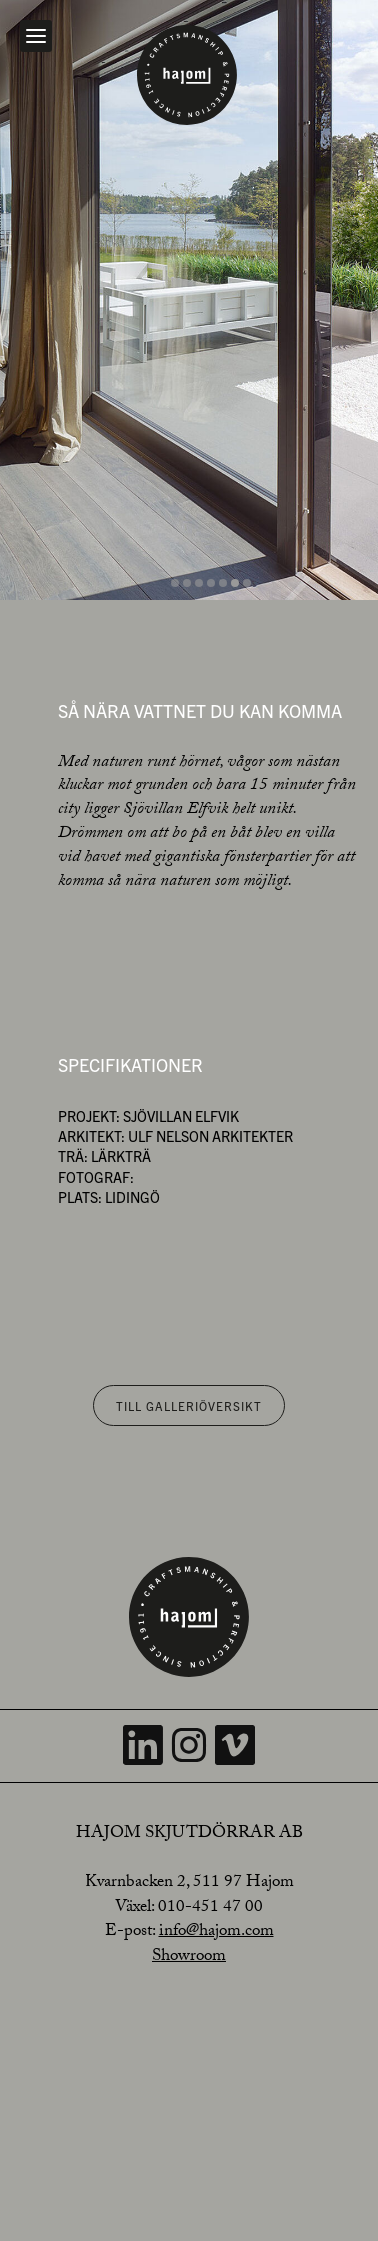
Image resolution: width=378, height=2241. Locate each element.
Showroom (189, 1957)
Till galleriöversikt (189, 1405)
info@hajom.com (216, 1932)
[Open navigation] (36, 36)
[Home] (187, 75)
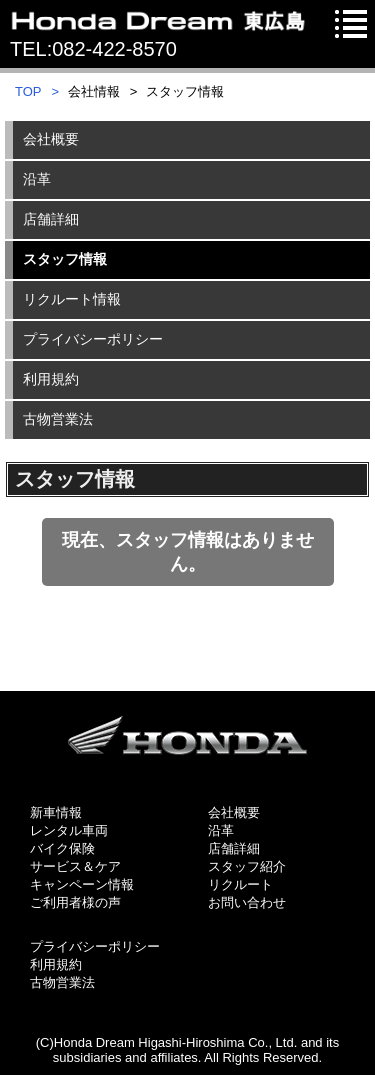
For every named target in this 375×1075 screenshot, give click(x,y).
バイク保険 (62, 848)
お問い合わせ (247, 902)
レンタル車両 (69, 830)
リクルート (240, 884)
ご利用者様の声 (75, 902)
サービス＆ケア (75, 866)
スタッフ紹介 (247, 866)
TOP (28, 91)
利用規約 (56, 964)
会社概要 (234, 812)
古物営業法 (62, 982)
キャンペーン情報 (82, 884)
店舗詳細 (234, 848)
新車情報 (56, 812)
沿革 (221, 830)
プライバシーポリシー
......
▸ **What is needed**: Once the line containing "ご利用者様の声 (75, 902)" is found, please retype it and every remaining line of the listing above, exactly, with nothing else.

▸ **Exercise solution**:
ご利用者様の声 (75, 902)
サービス＆ケア (75, 866)
スタッフ紹介 (247, 866)
TOP (28, 91)
利用規約 (56, 964)
会社概要 (234, 812)
古物営業法 (62, 982)
キャンペーン情報 (82, 884)
店舗詳細 (234, 848)
新車情報 (56, 812)
沿革 (221, 830)
プライバシーポリシー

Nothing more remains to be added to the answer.